-------- Exercise data --------
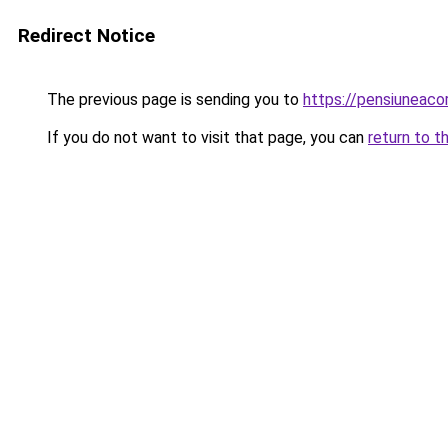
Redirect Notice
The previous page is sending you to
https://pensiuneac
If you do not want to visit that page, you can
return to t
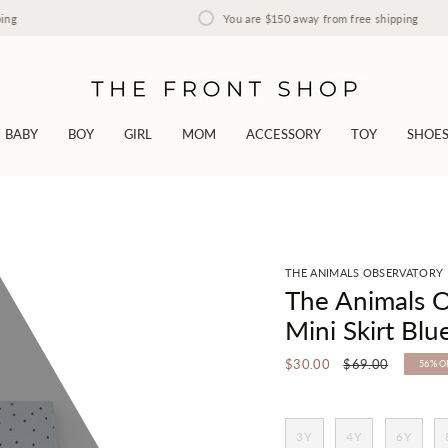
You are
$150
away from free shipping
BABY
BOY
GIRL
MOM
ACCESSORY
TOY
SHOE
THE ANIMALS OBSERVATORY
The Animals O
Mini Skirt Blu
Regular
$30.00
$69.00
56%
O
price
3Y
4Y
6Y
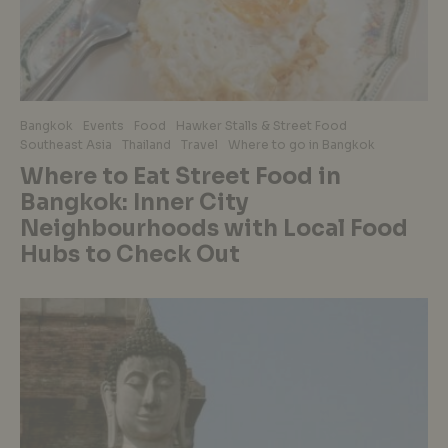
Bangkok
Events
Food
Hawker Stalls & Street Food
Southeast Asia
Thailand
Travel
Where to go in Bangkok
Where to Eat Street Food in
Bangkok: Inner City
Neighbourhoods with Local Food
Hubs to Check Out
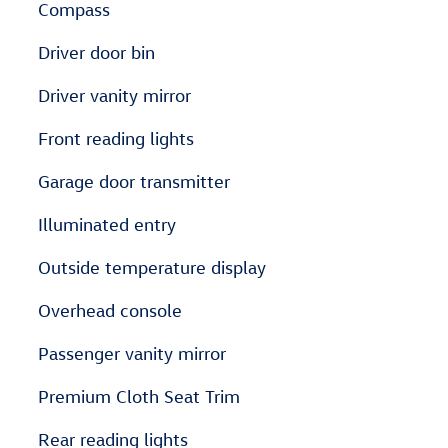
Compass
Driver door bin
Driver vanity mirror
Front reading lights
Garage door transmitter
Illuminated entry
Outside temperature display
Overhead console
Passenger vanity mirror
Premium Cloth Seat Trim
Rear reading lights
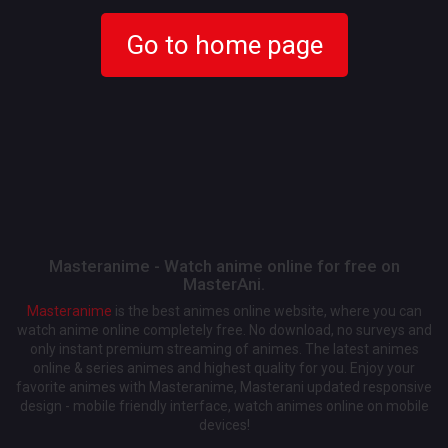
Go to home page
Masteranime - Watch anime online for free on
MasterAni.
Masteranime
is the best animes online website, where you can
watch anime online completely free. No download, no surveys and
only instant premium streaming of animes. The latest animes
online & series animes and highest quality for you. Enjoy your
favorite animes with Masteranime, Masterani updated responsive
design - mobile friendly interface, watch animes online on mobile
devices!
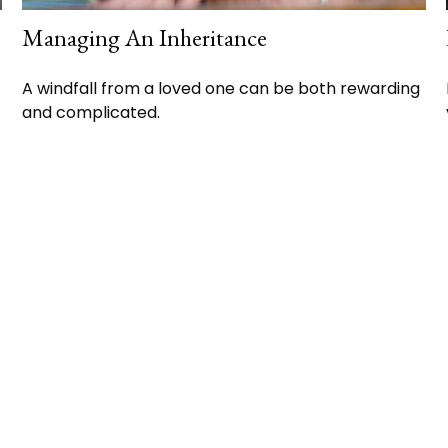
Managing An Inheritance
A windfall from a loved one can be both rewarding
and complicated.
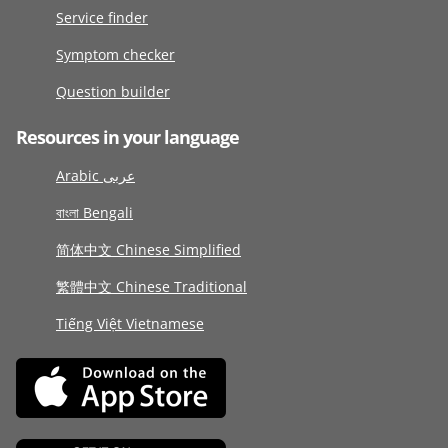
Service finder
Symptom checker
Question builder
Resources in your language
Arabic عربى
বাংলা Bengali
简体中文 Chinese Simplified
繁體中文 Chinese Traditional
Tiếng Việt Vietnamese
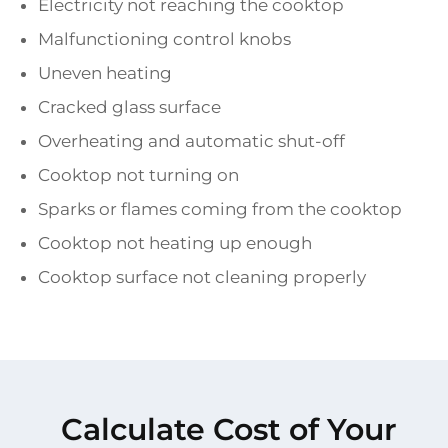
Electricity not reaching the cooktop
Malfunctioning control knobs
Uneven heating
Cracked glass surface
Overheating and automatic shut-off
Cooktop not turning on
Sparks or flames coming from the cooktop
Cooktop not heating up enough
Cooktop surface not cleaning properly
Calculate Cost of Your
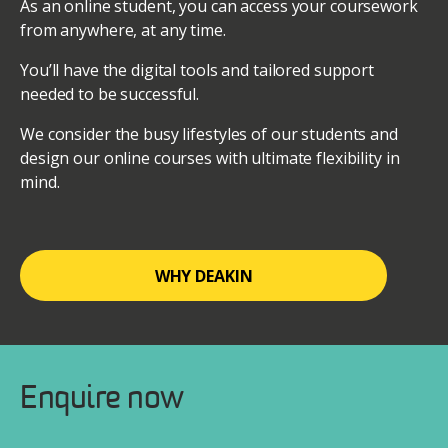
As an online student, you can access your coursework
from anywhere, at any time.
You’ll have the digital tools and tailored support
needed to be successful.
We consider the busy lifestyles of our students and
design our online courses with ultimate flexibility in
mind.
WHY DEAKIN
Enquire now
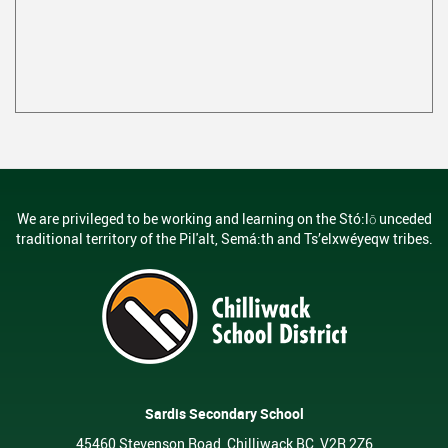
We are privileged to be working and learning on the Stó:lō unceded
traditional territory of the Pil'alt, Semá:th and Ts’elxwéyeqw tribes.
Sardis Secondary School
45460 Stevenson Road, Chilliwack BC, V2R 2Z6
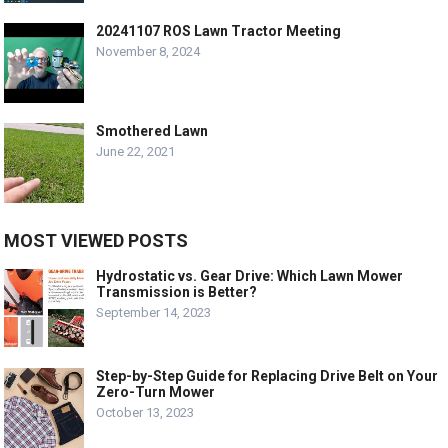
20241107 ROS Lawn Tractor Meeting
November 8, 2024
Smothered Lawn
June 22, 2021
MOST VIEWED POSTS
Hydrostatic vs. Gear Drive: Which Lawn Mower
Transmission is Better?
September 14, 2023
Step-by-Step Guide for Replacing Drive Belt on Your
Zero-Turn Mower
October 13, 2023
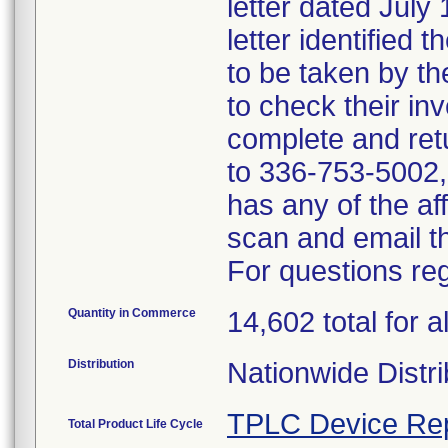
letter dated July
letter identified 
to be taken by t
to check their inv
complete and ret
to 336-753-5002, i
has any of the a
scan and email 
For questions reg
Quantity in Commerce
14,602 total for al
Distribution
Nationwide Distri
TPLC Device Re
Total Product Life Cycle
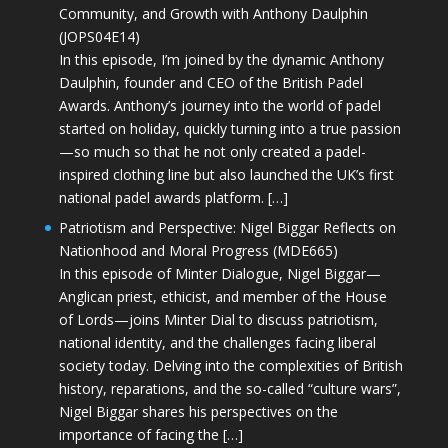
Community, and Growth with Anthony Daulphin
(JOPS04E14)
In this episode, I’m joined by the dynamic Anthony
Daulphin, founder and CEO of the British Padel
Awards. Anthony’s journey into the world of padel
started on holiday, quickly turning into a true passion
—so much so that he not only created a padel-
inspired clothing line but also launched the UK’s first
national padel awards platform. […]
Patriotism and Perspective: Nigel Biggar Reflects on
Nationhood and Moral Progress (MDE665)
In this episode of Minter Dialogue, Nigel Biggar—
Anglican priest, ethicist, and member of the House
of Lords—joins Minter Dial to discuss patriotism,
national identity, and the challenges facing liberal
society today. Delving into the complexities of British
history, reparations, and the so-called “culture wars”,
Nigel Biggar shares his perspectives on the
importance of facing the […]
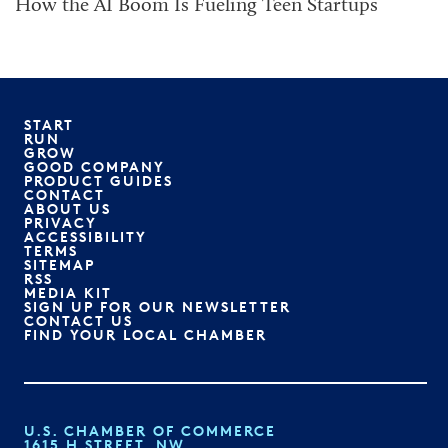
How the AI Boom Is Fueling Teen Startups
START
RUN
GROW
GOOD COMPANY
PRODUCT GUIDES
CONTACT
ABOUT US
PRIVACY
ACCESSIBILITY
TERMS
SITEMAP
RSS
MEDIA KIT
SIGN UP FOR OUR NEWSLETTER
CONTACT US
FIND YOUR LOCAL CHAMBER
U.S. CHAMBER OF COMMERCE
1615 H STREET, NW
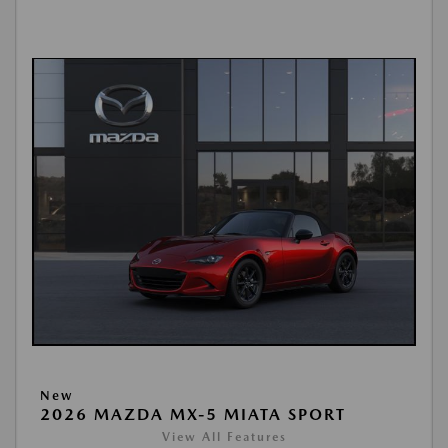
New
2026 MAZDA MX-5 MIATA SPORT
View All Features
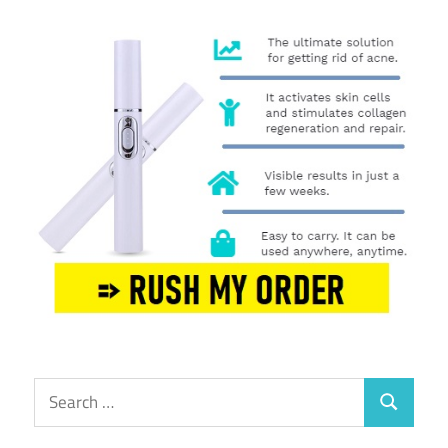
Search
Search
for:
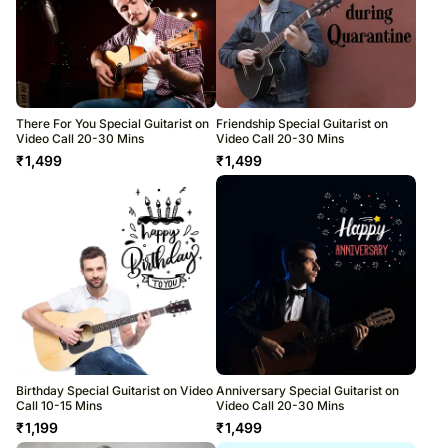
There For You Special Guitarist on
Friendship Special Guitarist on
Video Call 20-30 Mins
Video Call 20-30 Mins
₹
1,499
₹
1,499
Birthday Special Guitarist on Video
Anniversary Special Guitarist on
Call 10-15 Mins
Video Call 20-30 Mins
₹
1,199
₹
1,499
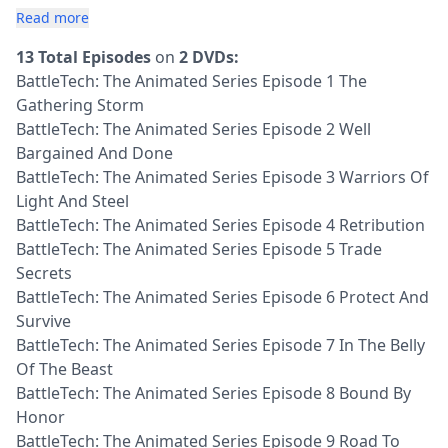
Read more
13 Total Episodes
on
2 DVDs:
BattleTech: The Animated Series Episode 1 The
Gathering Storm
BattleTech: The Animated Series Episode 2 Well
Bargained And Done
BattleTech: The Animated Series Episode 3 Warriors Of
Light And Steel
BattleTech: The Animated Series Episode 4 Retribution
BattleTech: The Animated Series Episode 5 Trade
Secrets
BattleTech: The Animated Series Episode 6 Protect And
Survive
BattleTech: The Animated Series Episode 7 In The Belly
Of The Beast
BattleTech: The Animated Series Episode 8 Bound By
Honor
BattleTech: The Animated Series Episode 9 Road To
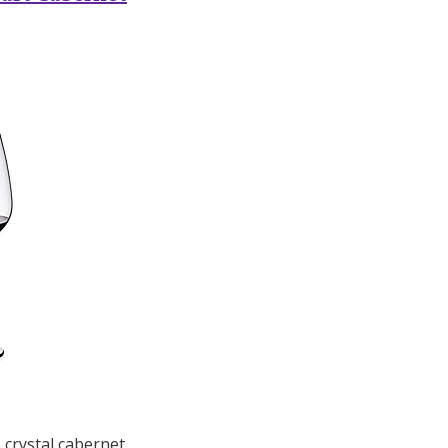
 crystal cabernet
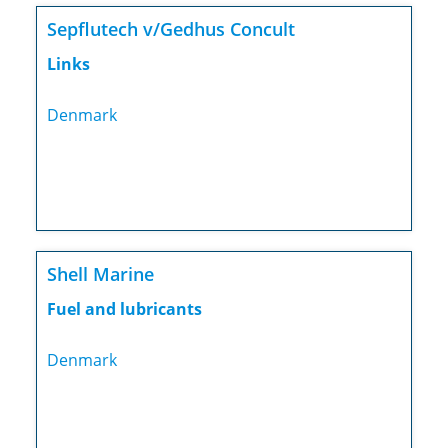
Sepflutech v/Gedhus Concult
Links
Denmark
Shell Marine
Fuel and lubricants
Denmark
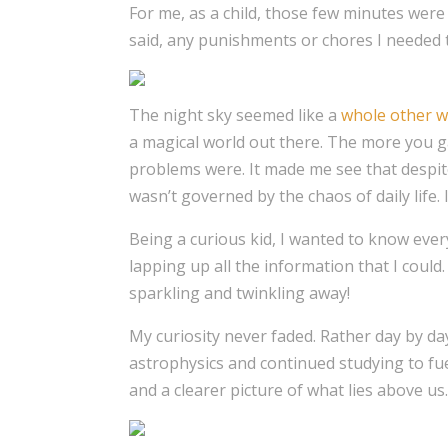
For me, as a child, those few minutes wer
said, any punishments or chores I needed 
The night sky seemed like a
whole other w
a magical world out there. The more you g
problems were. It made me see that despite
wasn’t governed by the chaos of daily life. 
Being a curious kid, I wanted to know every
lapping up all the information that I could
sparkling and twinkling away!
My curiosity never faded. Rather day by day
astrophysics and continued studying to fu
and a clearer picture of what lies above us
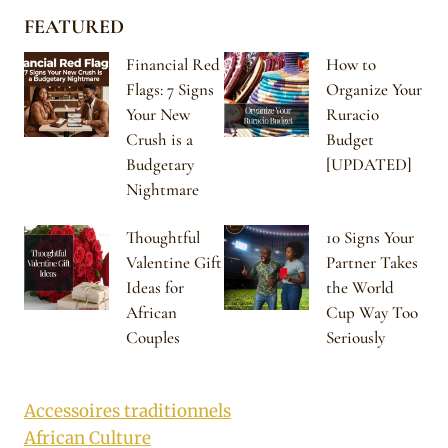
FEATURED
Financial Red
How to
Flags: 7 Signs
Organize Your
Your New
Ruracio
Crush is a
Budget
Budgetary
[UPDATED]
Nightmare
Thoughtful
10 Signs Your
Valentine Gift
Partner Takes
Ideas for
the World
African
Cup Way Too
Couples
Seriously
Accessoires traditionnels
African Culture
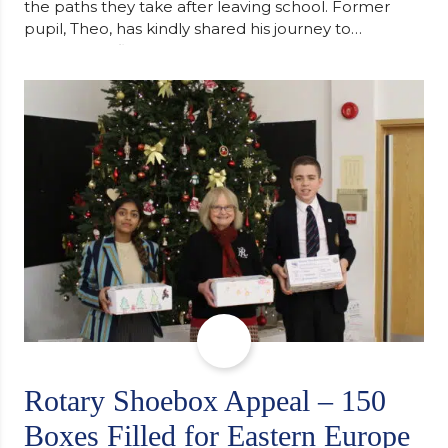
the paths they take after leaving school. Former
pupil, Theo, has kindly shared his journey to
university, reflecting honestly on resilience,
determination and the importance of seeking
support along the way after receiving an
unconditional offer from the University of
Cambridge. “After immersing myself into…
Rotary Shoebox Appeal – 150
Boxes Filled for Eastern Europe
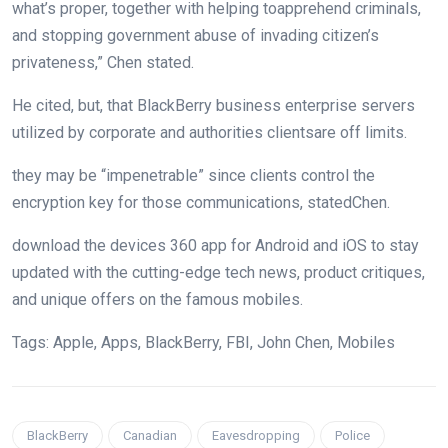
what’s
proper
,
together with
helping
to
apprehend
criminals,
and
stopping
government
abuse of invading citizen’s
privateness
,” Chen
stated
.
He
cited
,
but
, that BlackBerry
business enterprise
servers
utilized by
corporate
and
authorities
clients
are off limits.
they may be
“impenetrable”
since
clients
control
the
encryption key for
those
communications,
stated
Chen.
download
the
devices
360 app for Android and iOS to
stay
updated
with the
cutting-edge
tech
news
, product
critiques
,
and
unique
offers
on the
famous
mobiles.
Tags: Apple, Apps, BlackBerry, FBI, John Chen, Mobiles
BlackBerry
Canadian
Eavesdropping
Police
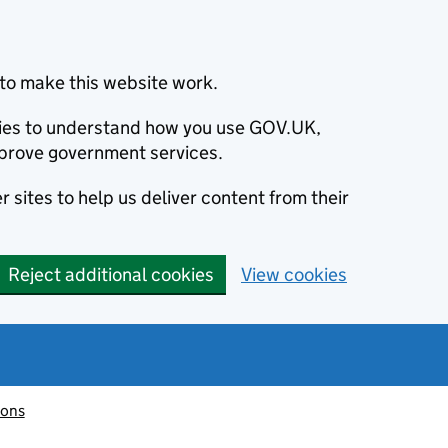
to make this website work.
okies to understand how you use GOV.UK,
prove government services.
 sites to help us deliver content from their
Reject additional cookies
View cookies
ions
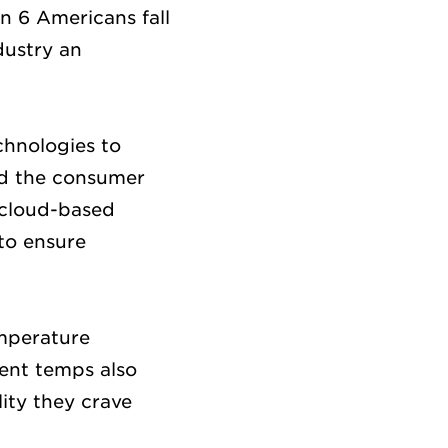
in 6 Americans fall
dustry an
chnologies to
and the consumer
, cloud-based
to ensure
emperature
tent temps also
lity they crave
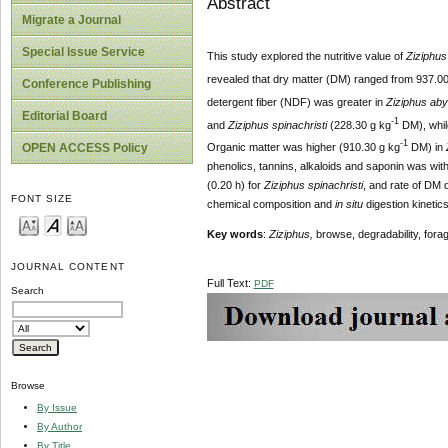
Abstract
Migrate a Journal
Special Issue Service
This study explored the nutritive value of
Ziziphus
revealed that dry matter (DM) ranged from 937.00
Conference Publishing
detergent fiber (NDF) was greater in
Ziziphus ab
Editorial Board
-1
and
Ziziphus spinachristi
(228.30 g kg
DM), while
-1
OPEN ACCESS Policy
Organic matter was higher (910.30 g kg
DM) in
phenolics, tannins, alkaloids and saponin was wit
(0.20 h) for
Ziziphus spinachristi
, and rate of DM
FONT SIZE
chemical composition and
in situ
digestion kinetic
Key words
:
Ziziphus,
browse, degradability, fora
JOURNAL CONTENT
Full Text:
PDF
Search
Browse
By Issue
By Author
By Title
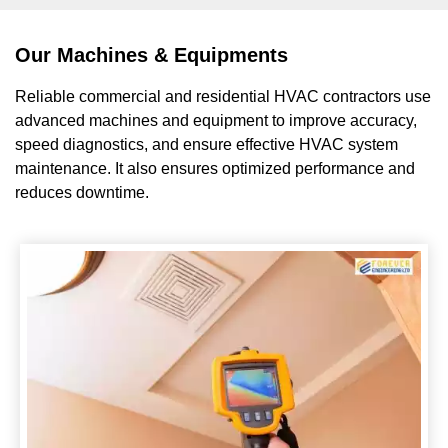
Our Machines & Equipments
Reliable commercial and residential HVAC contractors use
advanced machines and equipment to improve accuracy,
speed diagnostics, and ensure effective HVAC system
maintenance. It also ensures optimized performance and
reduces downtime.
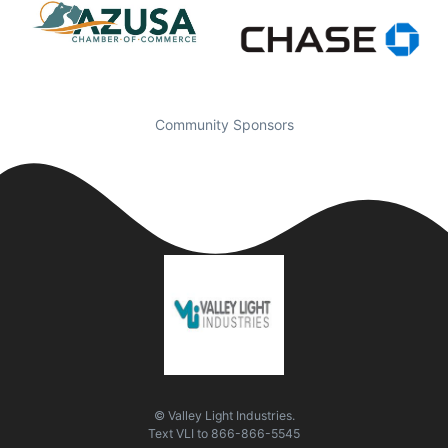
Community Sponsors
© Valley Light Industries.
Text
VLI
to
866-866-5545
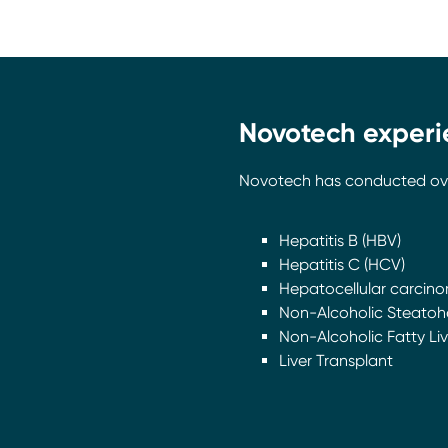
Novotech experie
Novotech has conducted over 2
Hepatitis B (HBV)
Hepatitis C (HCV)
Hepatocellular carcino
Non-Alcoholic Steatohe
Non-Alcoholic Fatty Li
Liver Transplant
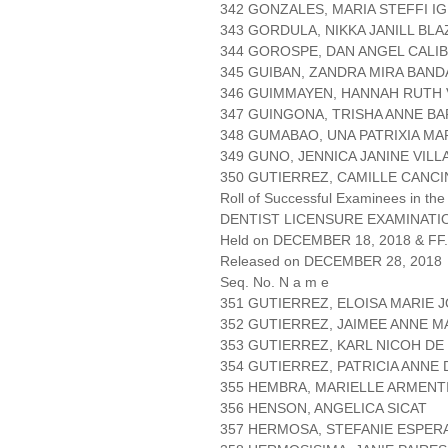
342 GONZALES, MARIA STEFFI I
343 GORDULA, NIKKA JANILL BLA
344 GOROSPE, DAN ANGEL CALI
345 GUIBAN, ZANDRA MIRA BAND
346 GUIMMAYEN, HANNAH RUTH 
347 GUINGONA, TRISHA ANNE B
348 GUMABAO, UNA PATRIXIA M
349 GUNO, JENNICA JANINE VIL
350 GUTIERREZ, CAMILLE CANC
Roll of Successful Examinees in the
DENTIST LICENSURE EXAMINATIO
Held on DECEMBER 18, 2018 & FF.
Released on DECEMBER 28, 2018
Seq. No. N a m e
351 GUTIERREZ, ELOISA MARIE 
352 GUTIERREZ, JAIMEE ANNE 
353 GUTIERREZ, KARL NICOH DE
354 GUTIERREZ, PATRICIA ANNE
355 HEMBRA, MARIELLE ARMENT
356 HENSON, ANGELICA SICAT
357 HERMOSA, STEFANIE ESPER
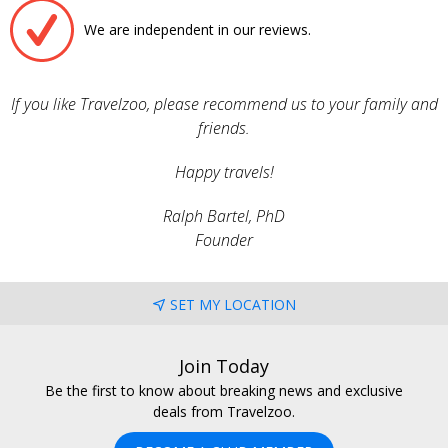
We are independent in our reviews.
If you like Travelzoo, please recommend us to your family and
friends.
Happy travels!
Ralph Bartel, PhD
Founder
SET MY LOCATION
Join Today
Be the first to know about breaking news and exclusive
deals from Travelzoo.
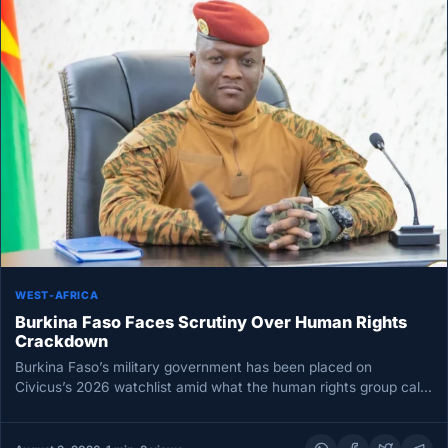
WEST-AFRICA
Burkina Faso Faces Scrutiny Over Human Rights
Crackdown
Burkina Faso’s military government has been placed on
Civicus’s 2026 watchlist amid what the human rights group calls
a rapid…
--------
## Assigned task
Whenever a line in the listing above includes the word "website", return that line.

## Output for this task
is the best animes online website, where you can
to make this website work.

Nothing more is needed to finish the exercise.